== RECORDS
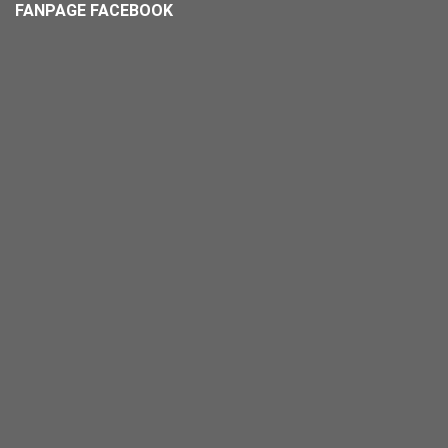
FANPAGE FACEBOOK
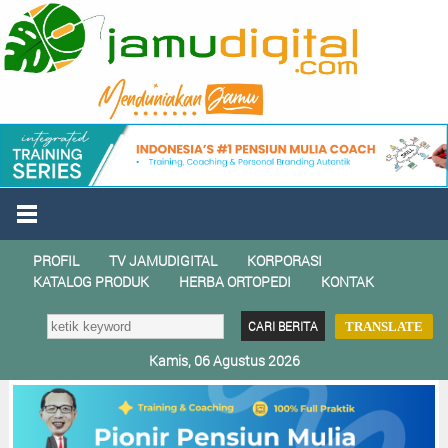
PROFIL
TV JAMUDIGITAL
KORPORASI
KATALOG PRODUK
HERBA ORTOPEDI
KONTAK
TRANSLATE
Kamis, 06 Agustus 2026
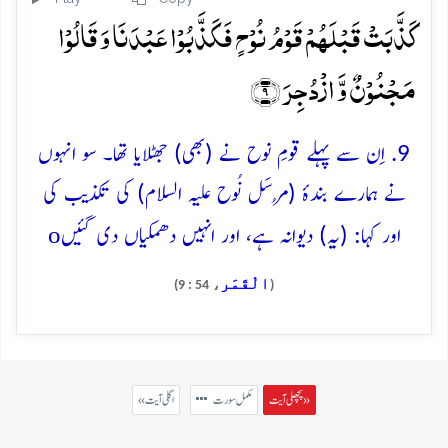
کَذَّبَتۡ قَبۡلَہُمۡ قَوۡمُ نُوۡحٍ فَکَذَّبُوۡا عَبۡدَنَا وَ قَالُوۡا
مَجۡنُوۡنٌ وَّ ازۡدُجِرَ ﴿۹﴾
9. اِن سے پہلے قومِ نوح نے (بھی) جھٹلایا تھا۔ سو انہوں
نے ہمارے بندۂ (مُرسَل نُوح علیہ السلام) کی تکذیب کی
o
اور کہا: (یہ) دیوانہ ہے، اور انہیں دھمکیاں دی گئیں
الْقَمَر
، 54 : 9)
(
پچھلی آیت »
مکمل سورت
« اگلی آیت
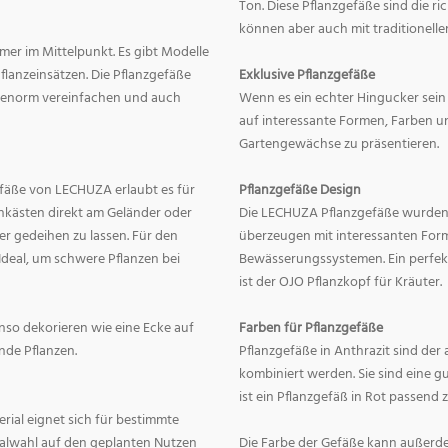
Ton. Diese Pflanzgefäße sind die r
können aber auch mit traditionelle
mer im Mittelpunkt. Es gibt Modelle
lanzeinsätzen. Die Pflanzgefäße
Exklusive Pflanzgefäße
ge enorm vereinfachen und auch
Wenn es ein echter Hingucker sein s
auf interessante Formen, Farben un
Gartengewächse zu präsentieren.
fäße von LECHUZA erlaubt es für
Pflanzgefäße Design
onkästen direkt am Geländer oder
Die LECHUZA Pflanzgefäße wurden b
r gedeihen zu lassen. Für den
überzeugen mit interessanten For
Ideal, um schwere Pflanzen bei
Bewässerungssystemen. Ein perfek
ist der OJO Pflanzkopf für Kräuter.
enso dekorieren wie eine Ecke auf
Farben für Pflanzgefäße
nde Pflanzen.
Pflanzgefäße in Anthrazit sind der 
kombiniert werden. Sie sind eine g
ist ein Pflanzgefäß in Rot passend 
erial eignet sich für bestimmte
rialwahl auf den geplanten Nutzen
Die Farbe der Gefäße kann außerd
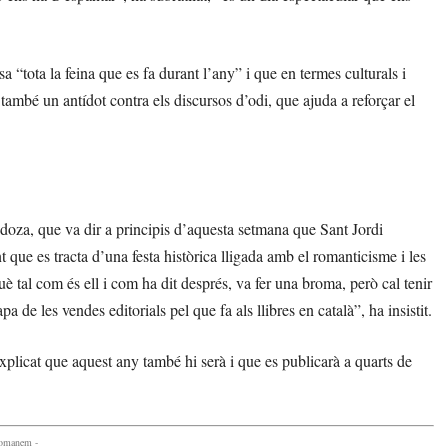
a “tota la feina que es fa durant l’any” i que en termes culturals i
 també un antídot contra els discursos d’odi, que ajuda a reforçar el
doza, que va dir a principis d’aquesta setmana que Sant Jordi
nt que es tracta d’una festa històrica lligada amb el romanticisme i les
uè tal com és ell i com ha dit després, va fer una broma, però cal tenir
de les vendes editorials pel que fa als llibres en català”, ha insistit.
xplicat que aquest any també hi serà i que es publicarà a quarts de
comanem -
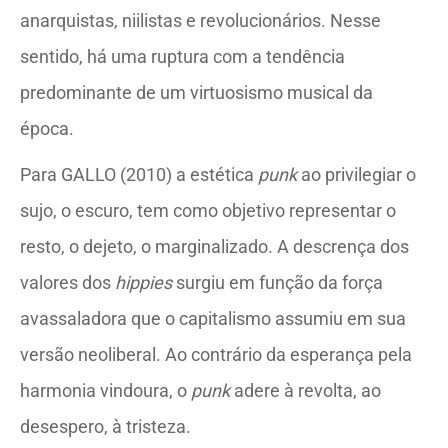
anarquistas, niilistas e revolucionários. Nesse
sentido, há uma ruptura com a tendência
predominante de um virtuosismo musical da
época.
Para GALLO (2010) a estética
punk
ao privilegiar o
sujo, o escuro, tem como objetivo representar o
resto, o dejeto, o marginalizado. A descrença dos
valores dos
hippies
surgiu em função da força
avassaladora que o capitalismo assumiu em sua
versão neoliberal. Ao contrário da esperança pela
harmonia vindoura, o
punk
adere à revolta, ao
desespero, à tristeza.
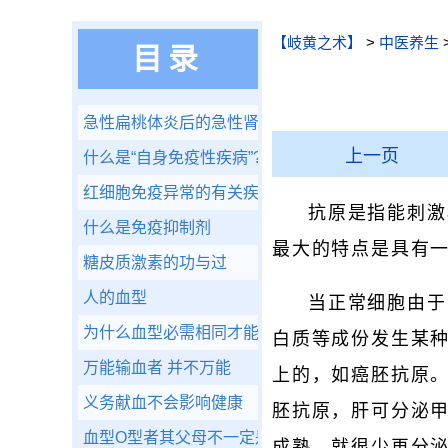
【岐黄之术】
>
中医养生
目录
急性扁桃体炎后的急性肾炎
上一页
什么是“自身免疫性疾病”?
红细胞免疫异常的有关疾病
抗原是指能刺激
什么是免疫抑制剂
最大的特点是具有
糖皮质激素的功与过
人的血型
当正常细胞由于
为什么血型必需相同才能输血
白质等成份发生某
万能输血者 并不万能
上的，如癌胚抗原
义务献血不会影响健康
胚抗原，肝可分泌甲
血型O型者其父母不一定是O型
成熟，就很少再分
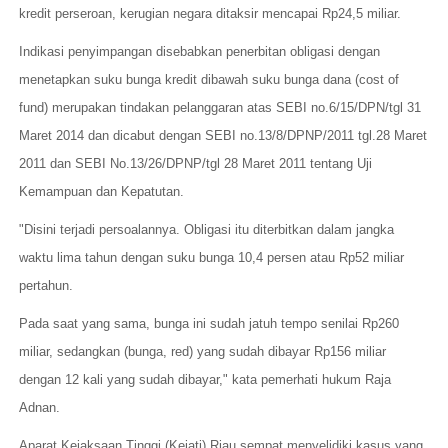
kredit perseroan, kerugian negara ditaksir mencapai Rp24,5 miliar.
Indikasi penyimpangan disebabkan penerbitan obligasi dengan
menetapkan suku bunga kredit dibawah suku bunga dana (cost of
fund) merupakan tindakan pelanggaran atas SEBI no.6/15/DPN/tgl 31
Maret 2014 dan dicabut dengan SEBI no.13/8/DPNP/2011 tgl.28 Maret
2011 dan SEBI No.13/26/DPNP/tgl 28 Maret 2011 tentang Uji
Kemampuan dan Kepatutan.
"Disini terjadi persoalannya. Obligasi itu diterbitkan dalam jangka
waktu lima tahun dengan suku bunga 10,4 persen atau Rp52 miliar
pertahun.
Pada saat yang sama, bunga ini sudah jatuh tempo senilai Rp260
miliar, sedangkan (bunga, red) yang sudah dibayar Rp156 miliar
dengan 12 kali yang sudah dibayar," kata pemerhati hukum Raja
Adnan.
Aparat Kejaksaan Tinggi (Kejati) Riau sempat menyelidiki kasus yang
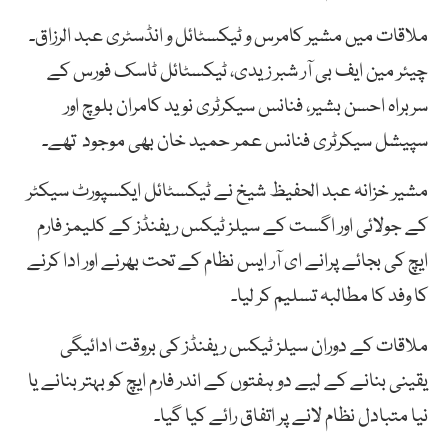
ملاقات میں مشیر کامرس و ٹیکسٹائل و انڈسٹری عبد الرزاق۔
چیئر مین ایف بی آر شبر زیدی، ٹیکسٹائل ٹاسک فورس کے
سربراہ احسن بشیر، فنانس سیکرٹری نوید کامران بلوچ اور
سپیشل سیکرٹری فنانس عمر حمید خان بھی موجود تھے۔
مشیر خزانہ عبد الحفیظ شیخ نے ٹیکسٹائل ایکسپورٹ سیکٹر
کے جولائی اور اگست کے سیلز ٹیکس ریفنڈز کے کلیمز فارم
ایچ کی بجائے پرانے ای آر ایس نظام کے تحت بھرنے اور ادا کرنے
کا وفد کا مطالبہ تسلیم کر لیا۔
ملاقات کے دوران سیلز ٹیکس ریفنڈز کی بروقت ادائیگی
یقینی بنانے کے لیے دو ہفتوں کے اندر فارم ایچ کو بہتر بنانے یا
نیا متبادل نظام لانے پر اتفاق رائے کیا گیا۔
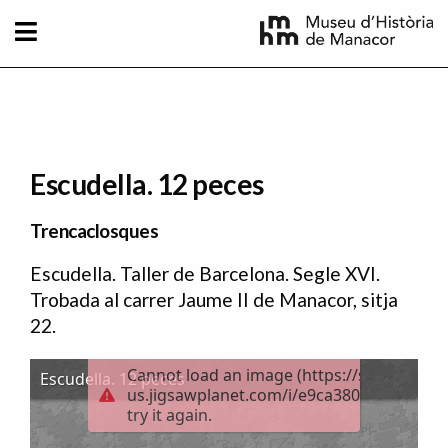
Vés al contingut
Escudella. 12 peces
Trencaclosques
Escudella. Taller de Barcelona. Segle XVI.
Trobada al carrer Jaume II de Manacor, sitja
22.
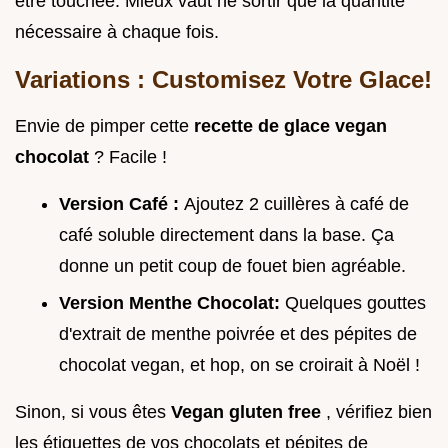
être touchée. Mieux vaut ne sortir que la quantité
nécessaire à chaque fois.
Variations : Customisez Votre Glace!
Envie de pimper cette
recette de glace vegan
chocolat
? Facile !
Version Café :
Ajoutez 2 cuillères à café de
café soluble directement dans la base. Ça
donne un petit coup de fouet bien agréable.
Version Menthe Chocolat:
Quelques gouttes
d'extrait de menthe poivrée et des pépites de
chocolat vegan, et hop, on se croirait à Noël !
Sinon, si vous êtes
Vegan gluten free
, vérifiez bien
les étiquettes de vos chocolats et pépites de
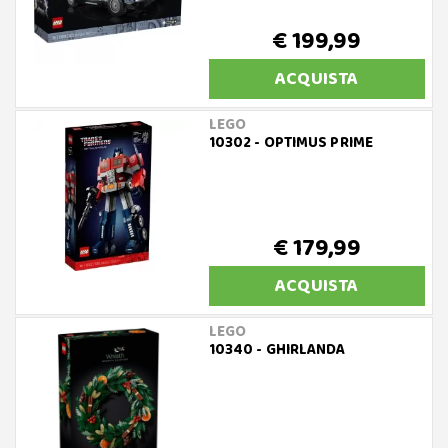
€ 199,99
ACQUISTA
LEGO
10302 - OPTIMUS PRIME
€ 179,99
ACQUISTA
LEGO
10340 - GHIRLANDA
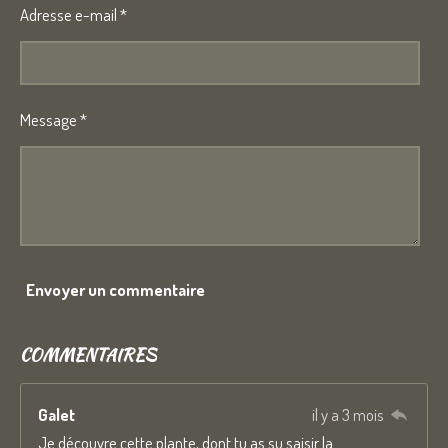
Adresse e-mail *
Message *
Envoyer un commentaire
COMMENTAIRES
Galet
il y a 3 mois
Je découvre cette plante, dont tu as su saisir la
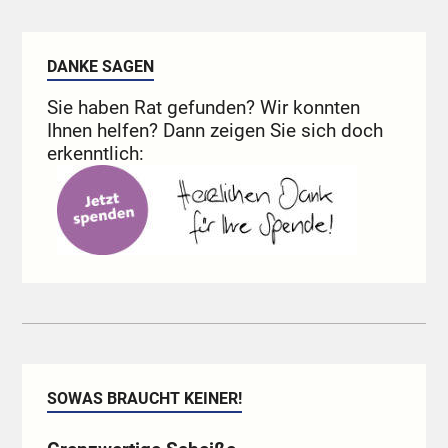
DANKE SAGEN
Sie haben Rat gefunden? Wir konnten
Ihnen helfen? Dann zeigen Sie sich doch
erkenntlich:
SOWAS BRAUCHT KEINER!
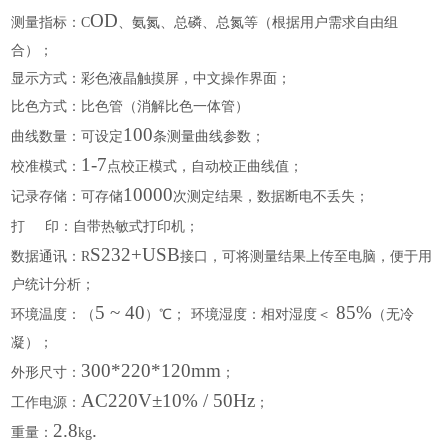
OD
测量指标：
C
、氨氮、总磷、总氮等（根据用户需求自由组
合）；
显示方式：彩色液晶触摸屏，中文操作界面；
比色方式：比色管（消解比色一体管）
100
曲线数量：可设定
条测量曲线参数；
1-7
校准模式：
点校正模式，自动校正曲线值；
10000
记录存储：可存储
次测定结果，数据断电不丢失；
打
印：自带热敏式打印机；
S232+USB
数据通讯：
R
接口
，可将测量结果上传至电脑，便于用
户统计分析；
5 ~ 40
85%
环境温度：（
）
℃；
环境湿度：相对湿度＜
（无冷
凝）；
300*220*120mm
外形尺寸：
；
AC220V±10% / 50Hz
工作电源：
；
2.8
.
重量：
kg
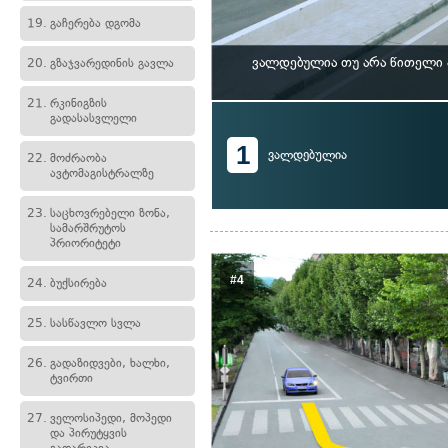
19.
გაჩერება დგომა
ვალდებულია თუ არა წითელი 
20.
გზაჯვარედინის გავლა
21.
რკინიგზის
გადასასვლელი
1
ვალდებულია
22.
მოძრაობა
ავტომაგისტრალზე
23.
საცხოვრებელი ზონა,
სამარშრუტოს
პრიორიტეტი
#4
24.
ბუქსირება
25.
სასწავლო სვლა
26.
გადაზიდვები, ხალხი,
ტვირთი
27.
ველოსიპედი, მოპედი
და პირუტყვის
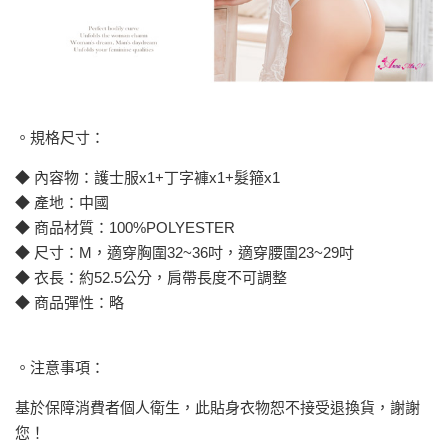
。規格尺寸：
◆ 內容物：護士服x1+丁字褲x1+髮箍x1
◆ 產地：中國
◆ 商品材質：100%POLYESTER
◆ 尺寸：M，適穿胸圍32~36吋，適穿腰圍23~29吋
◆ 衣長：約52.5公分，肩帶長度不可調整
◆ 商品彈性：略
。注意事項：
基於保障消費者個人衛生，此貼身衣物恕不接受退換貨，謝謝
您！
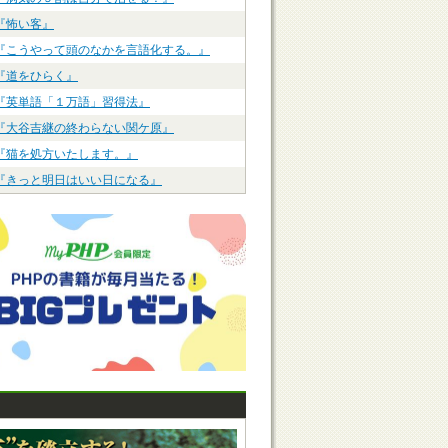
『怖い客』
『こうやって頭のなかを言語化する。』
『道をひらく』
『英単語「１万語」習得法』
『大谷吉継の終わらない関ケ原』
『猫を処方いたします。』
『きっと明日はいい日になる』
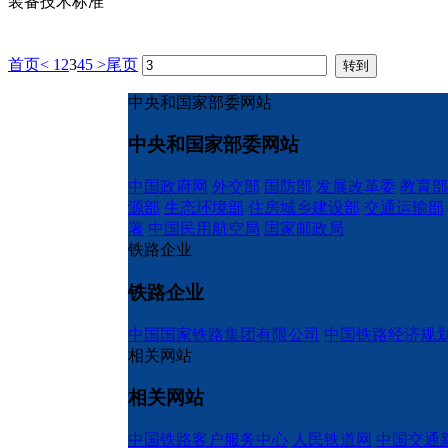
装备技术标准
首页
<
1
2
3
4
5
>
尾页
中央和国家部委网站
中央和国家部委网站
中国政府网
外交部
国防部
发展改革委
教育部
源部
生态环境部
住房城乡建设部
交通运输部
署
中国民用航空局
国家邮政局
铁路企业
铁路企业
中国国家铁路集团有限公司
中国铁路经济规
相关网站
相关网站
中国铁路客户服务中心
人民铁道网
中国交通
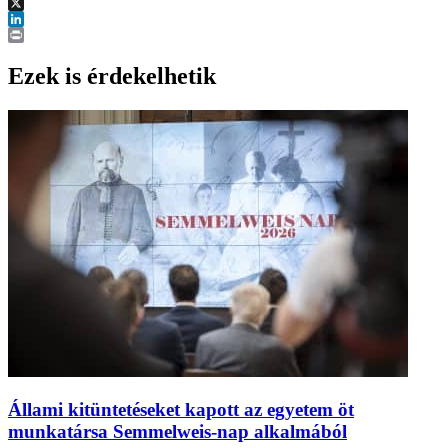
Facebook
X
LinkedIn
Print
Ezek is érdekelhetik
Állami kitüntetéseket kapott az egyetem öt
munkatársa Semmelweis-nap alkalmából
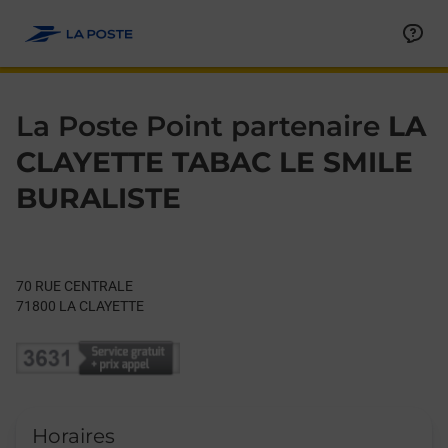
Le lien s'ouvre dans un nouvel onglet
Allez au contenu
Day of the Week
Get directions to La Poste Point partenaire at 70 RUE CENTRA
Hours
La Poste Point partenaire
LA
CLAYETTE TABAC LE SMILE
BURALISTE
70 RUE CENTRALE
71800
LA CLAYETTE
Horaires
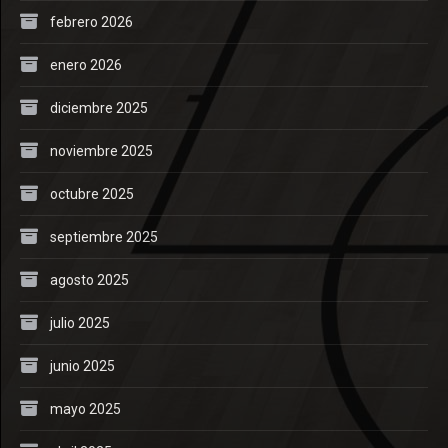
febrero 2026
enero 2026
diciembre 2025
noviembre 2025
octubre 2025
septiembre 2025
agosto 2025
julio 2025
junio 2025
mayo 2025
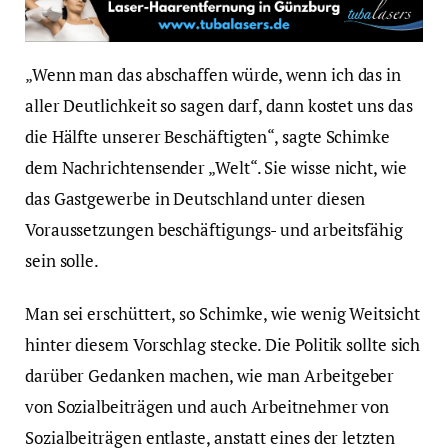
„Wenn man das abschaffen würde, wenn ich das in
aller Deutlichkeit so sagen darf, dann kostet uns das
die Hälfte unserer Beschäftigten“, sagte Schimke
dem Nachrichtensender „Welt“. Sie wisse nicht, wie
das Gastgewerbe in Deutschland unter diesen
Voraussetzungen beschäftigungs- und arbeitsfähig
sein solle.
Man sei erschüttert, so Schimke, wie wenig Weitsicht
hinter diesem Vorschlag stecke. Die Politik sollte sich
darüber Gedanken machen, wie man Arbeitgeber
von Sozialbeiträgen und auch Arbeitnehmer von
Sozialbeiträgen entlaste, anstatt eines der letzten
====
**TASK PROMPT**
Nothing but the lines from the one with "die Hälfte unserer" through the final line of the data belongs in the answer, and they must match exactly.

**RESPONSE**
die Hälfte unserer Beschäftigten“, sagte Schimke
dem Nachrichtensender „Welt“. Sie wisse nicht, wie
das Gastgewerbe in Deutschland unter diesen
Voraussetzungen beschäftigungs- und arbeitsfähig
sein solle.
Man sei erschüttert, so Schimke, wie wenig Weitsicht
hinter diesem Vorschlag stecke. Die Politik sollte sich
darüber Gedanken machen, wie man Arbeitgeber
von Sozialbeiträgen und auch Arbeitnehmer von
Sozialbeiträgen entlaste, anstatt eines der letzten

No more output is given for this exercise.